The stratigraphy arising from this deposition of sediments is not simple. Various features of the sediments
The base of the Langsettian is defined as the base of the Subcrenatum (Pot Clay) Marine Band and is followed by a series of shales and sandstones with a few coals. The base of the Duckmantian is defined by the Vanderbeckei (Clay Cross) Marine Band. Most of the important ironstones and worked coals are found from the middle of the Langsettian to the middle of the Duckmantian. The base of the Bolsovian is at the Aegiranum (Mansfield) Marine Band, and in our area about 350 m of mudrocks, with relatively fewer coals, extend to the eroded top of the Westphalian succession. In Staffordshire sediments from the younger Westphalian D are found. These are red beds, indicating drier soils and oxidising conditions, and implying uplift, and similar reddening in Westphalian C sediments also occurs near Rotherham.

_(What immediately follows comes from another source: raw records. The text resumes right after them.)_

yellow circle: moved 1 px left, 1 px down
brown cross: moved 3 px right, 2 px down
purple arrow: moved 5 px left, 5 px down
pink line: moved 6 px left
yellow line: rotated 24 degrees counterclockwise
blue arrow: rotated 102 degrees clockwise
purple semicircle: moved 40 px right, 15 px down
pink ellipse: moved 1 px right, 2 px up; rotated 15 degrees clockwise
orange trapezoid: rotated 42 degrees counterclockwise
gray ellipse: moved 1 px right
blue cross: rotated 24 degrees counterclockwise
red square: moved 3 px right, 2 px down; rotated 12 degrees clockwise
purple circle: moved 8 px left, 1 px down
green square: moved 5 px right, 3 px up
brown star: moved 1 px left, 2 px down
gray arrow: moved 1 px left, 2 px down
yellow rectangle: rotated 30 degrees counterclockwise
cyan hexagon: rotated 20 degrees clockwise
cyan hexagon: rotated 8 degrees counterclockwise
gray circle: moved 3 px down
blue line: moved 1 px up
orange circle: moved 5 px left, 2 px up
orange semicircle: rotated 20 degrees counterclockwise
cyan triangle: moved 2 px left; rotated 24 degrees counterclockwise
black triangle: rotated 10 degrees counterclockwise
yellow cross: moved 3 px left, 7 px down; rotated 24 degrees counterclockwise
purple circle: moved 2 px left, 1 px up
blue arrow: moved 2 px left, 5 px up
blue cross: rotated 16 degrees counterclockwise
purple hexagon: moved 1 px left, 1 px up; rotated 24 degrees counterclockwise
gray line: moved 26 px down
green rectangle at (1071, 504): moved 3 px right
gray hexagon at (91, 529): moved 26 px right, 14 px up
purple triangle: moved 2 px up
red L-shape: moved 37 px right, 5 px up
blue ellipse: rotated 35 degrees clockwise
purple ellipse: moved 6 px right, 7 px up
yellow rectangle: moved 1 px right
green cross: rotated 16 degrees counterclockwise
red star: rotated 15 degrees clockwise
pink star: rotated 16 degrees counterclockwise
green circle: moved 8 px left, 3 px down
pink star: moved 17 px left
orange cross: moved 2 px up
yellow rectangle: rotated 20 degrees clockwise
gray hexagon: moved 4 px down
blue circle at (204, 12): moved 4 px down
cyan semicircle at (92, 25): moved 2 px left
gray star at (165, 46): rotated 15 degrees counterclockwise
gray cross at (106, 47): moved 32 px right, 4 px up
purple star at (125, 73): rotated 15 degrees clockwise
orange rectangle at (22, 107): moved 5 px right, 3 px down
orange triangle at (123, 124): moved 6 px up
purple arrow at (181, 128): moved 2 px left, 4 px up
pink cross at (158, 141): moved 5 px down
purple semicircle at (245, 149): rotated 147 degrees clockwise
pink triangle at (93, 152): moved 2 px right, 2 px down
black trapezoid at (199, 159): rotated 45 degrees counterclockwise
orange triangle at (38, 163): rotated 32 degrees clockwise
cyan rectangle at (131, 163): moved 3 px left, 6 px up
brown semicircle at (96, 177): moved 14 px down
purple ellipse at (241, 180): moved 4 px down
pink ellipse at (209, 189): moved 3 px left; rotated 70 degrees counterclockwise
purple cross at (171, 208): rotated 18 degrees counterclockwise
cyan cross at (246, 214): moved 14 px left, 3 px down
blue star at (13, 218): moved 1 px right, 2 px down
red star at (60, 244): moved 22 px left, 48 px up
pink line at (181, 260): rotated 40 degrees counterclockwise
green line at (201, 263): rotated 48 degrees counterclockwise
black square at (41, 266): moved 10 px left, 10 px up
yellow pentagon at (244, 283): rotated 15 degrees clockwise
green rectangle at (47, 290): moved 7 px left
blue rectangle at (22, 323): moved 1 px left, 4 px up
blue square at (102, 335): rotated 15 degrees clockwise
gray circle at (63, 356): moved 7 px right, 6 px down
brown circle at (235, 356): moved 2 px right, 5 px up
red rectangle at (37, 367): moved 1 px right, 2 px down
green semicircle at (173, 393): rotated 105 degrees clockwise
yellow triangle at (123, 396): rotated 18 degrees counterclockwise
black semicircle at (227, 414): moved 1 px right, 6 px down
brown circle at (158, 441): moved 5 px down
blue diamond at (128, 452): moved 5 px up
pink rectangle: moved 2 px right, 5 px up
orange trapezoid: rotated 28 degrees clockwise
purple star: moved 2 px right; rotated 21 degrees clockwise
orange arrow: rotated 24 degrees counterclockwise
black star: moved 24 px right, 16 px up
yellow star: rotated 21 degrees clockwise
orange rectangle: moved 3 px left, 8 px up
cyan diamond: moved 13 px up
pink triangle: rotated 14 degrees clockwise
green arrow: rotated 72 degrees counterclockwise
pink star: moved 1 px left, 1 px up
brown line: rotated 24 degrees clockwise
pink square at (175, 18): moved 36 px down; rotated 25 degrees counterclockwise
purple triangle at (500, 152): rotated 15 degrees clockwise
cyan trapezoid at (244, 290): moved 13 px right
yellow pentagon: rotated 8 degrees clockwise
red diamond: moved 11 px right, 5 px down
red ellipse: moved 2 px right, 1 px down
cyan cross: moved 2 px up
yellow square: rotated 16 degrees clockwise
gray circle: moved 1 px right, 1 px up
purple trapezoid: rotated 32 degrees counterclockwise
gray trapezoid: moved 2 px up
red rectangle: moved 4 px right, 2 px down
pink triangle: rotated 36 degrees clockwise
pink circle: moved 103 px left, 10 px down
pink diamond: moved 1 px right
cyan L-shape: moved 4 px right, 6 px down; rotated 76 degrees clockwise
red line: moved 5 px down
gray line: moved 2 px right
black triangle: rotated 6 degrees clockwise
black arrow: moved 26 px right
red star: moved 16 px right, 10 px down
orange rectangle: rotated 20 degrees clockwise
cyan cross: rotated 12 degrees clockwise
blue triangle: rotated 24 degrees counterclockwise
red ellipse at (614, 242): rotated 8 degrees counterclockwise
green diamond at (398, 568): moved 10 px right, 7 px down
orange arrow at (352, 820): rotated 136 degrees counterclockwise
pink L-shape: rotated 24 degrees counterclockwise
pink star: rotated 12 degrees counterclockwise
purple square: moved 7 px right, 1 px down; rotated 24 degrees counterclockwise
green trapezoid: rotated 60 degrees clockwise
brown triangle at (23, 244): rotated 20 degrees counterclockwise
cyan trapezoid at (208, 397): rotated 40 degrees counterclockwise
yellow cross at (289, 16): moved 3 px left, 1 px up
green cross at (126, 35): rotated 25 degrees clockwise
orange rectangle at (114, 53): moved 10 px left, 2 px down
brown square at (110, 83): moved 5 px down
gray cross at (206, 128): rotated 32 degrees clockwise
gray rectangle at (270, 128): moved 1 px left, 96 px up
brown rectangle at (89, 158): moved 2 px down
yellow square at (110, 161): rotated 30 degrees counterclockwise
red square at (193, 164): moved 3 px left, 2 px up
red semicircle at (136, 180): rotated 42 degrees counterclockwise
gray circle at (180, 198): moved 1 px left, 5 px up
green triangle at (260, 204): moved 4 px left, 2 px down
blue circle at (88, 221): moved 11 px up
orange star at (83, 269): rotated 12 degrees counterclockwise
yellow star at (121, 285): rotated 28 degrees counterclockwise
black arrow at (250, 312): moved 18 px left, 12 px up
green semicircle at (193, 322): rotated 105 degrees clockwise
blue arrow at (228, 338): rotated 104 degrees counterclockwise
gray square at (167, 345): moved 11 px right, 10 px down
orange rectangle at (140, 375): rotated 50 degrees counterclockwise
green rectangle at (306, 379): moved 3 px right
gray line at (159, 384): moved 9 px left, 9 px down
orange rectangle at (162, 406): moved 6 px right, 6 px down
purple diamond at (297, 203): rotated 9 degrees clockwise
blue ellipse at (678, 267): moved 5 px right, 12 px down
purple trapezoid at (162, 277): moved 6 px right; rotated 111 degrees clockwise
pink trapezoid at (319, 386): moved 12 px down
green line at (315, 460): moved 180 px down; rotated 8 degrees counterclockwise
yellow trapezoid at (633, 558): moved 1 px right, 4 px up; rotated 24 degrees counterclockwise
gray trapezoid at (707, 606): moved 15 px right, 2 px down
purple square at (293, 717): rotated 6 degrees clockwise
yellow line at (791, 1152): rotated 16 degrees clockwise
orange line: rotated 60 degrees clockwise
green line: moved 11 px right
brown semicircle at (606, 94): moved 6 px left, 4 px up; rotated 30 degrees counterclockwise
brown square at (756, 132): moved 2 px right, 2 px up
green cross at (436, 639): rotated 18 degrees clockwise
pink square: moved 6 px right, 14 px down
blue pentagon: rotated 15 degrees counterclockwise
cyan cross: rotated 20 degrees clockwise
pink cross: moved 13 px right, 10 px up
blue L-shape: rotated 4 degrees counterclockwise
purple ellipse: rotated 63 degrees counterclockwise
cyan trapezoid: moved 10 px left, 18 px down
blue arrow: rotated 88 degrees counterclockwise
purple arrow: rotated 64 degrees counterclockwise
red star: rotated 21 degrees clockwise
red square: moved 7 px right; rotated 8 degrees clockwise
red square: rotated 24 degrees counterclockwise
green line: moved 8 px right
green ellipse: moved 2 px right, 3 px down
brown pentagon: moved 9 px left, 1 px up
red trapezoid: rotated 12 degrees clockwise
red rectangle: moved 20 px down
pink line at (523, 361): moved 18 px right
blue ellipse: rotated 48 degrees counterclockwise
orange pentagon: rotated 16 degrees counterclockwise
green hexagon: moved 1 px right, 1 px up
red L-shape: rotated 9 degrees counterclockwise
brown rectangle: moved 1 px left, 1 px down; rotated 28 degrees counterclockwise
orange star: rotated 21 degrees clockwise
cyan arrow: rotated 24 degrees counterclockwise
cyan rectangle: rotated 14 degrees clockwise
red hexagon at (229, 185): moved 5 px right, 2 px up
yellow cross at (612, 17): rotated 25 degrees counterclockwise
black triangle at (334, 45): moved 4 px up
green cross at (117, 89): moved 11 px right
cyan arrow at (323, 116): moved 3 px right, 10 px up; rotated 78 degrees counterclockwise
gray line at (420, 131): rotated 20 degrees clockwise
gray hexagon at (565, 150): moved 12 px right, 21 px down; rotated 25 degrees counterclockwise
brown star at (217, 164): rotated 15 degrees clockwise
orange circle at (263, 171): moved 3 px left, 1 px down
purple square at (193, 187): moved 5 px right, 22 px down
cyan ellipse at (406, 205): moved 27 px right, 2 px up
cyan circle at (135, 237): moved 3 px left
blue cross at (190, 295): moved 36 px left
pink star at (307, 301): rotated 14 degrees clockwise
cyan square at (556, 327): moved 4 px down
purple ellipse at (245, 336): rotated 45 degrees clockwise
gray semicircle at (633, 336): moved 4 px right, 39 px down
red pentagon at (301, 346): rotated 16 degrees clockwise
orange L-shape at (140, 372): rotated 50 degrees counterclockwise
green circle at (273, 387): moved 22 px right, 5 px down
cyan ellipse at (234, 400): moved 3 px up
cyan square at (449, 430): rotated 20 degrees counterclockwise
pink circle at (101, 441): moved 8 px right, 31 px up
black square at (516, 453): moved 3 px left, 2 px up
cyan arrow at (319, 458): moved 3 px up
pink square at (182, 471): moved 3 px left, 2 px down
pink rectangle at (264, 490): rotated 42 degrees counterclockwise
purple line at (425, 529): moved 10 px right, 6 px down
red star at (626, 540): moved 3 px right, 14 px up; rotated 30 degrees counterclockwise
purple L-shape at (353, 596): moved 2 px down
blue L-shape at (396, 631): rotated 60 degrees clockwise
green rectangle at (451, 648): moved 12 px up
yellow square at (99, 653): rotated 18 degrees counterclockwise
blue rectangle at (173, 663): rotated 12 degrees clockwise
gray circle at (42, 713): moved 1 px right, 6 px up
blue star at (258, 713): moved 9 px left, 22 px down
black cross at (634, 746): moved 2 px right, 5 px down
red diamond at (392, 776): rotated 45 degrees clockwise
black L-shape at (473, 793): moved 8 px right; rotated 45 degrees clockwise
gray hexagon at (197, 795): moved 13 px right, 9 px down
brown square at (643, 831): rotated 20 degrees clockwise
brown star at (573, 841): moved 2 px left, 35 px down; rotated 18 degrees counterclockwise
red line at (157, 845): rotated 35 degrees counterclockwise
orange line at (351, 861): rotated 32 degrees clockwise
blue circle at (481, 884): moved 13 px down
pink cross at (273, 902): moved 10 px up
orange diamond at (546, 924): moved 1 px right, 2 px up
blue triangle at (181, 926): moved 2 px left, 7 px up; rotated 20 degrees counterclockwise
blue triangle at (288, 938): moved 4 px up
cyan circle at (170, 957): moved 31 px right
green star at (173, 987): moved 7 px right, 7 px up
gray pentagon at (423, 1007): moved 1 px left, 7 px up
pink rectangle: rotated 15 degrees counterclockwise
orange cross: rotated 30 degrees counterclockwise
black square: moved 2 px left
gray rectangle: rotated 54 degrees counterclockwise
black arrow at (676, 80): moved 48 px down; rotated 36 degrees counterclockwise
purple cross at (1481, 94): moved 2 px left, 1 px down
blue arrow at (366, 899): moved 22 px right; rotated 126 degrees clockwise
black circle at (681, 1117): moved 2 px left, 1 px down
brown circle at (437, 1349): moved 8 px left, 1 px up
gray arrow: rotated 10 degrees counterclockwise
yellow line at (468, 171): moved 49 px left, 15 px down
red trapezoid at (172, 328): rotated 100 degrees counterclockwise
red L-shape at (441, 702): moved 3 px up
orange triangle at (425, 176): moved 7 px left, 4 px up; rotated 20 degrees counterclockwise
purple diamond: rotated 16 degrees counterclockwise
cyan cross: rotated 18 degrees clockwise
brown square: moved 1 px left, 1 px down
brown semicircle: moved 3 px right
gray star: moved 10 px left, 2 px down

Detailed work (Hallsworth & Chisholm, 2000) on the lowest sandstones indicate they were brought in from the north, like the underlying Namurian sandstones they resemble (Fig 2). Their heavy mineral content show that in the catchments to these rivers were granites and granulite metasediments suggesting the older roots of the earlier Caledonian orogenic belt were being eroded.
About 200 m up from the base of the Westphalian a series of sandstones derived from the west overlaps the northerly series and continues from the Greenmoor sandstone up to the Abdy Rock. These river catchments produced a heavy mineral suite which suggested that mature sediments, with occasional ophiolite (ancient seafloor, obducted by plate movements) were being weathered to supply the sediment. The source of these rivers is probably along the Variscan mountain front, well into Laurentia.
The Woolley Edge Rock is probably the first of a series of sandstones that continue well into the Bolsovian, where the heavy mineral content suggests the sediment source was along the rising front of the Variscan orogenic belt to the east. The heavy minerals contained in these sandstones suggest a wide variety of orogenic-belt rock types including both low and high grade meta-sediments, granites and ophiolites were being weathered in the catchments.